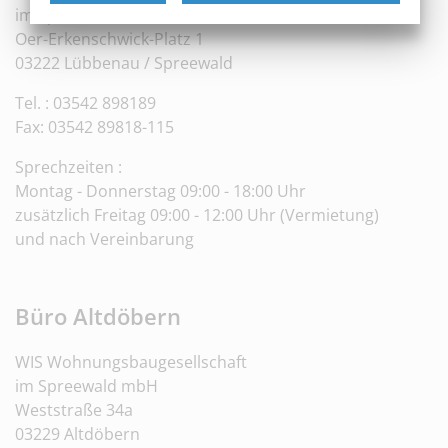
im Spreewald mbH
Oer-Erkenschwick-Platz 1
03222 Lübbenau / Spreewald
Tel. : 03542 898189
Fax: 03542 89818-115
Sprechzeiten :
Montag - Donnerstag 09:00 - 18:00 Uhr
zusätzlich Freitag 09:00 - 12:00 Uhr (Vermietung)
und nach Vereinbarung
Büro Altdöbern
WIS Wohnungsbaugesellschaft
im Spreewald mbH
Weststraße 34a
03229 Altdöbern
- - -
**What is expected**.
Copy out all of the data word for word. Do not carry over any picture.

**Solution to this problem**.
im Spreewald mbH
Oer-Erkenschwick-Platz 1
03222 Lübbenau / Spreewald
Tel. : 03542 898189
Fax: 03542 89818-115
Sprechzeiten :
Montag - Donnerstag 09:00 - 18:00 Uhr
zusätzlich Freitag 09:00 - 12:00 Uhr (Vermietung)
und nach Vereinbarung
Büro Altdöbern
WIS Wohnungsbaugesellschaft
im Spreewald mbH
Weststraße 34a
03229 Altdöbern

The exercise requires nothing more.